Mermaids, a U.K.-based support group for trans children, added in a press release that the planned reforms “make no mention of non-binary identities.”

The gaps in the government’s effort aren’t entirely surprising, however. Earlier this year Truss signaled a potential desire to ban trans children from receiving gender-affirming treatments, telling a parliamentary committee that kids under the age of 18 should be protected from making “irreversible decisions.”

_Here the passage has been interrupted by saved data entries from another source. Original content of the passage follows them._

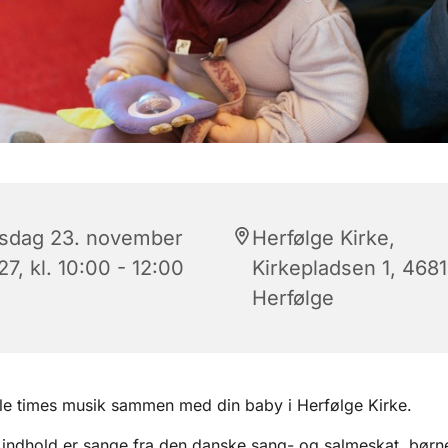
rsdag 23. november
Herfølge Kirke,
7, kl. 10:00 - 12:00
Kirkepladsen 1, 4681
Herfølge
lle times musik sammen med din baby i Herfølge Kirke.
indhold er sange fra den danske sang- og salmeskat, børn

Although the self-ID proposal has ignited backlash among TERF groups and a seemingly neverending transphobic tirade from author J.K. Rowling, advocates noted that other countries have allowed trans people to correct their documents without a doctor’s signoff for years. These nations include Argentina, Malta, Norway, and Portugal, none of which have witnessed major social upheaval as a result.

Ireland, for instance, instituted a “demedicalized system for gender recognition” five years ago “without any problematic outcomes,” noted Mermaids.

The Gender Recognition Act could be revisited under a future administration, which could be coming sooner rather than later given Johnson’s extremely poor poll numbers during the COVID-19 pandemic. But for now, Truss maintained that the 2004 bill struck the correct “proper checks and balances in the system,” while also providing “support for people who want to change their legal sex.”

“We want transgender people to be free to live and to prosper in a modern Britain,” she said.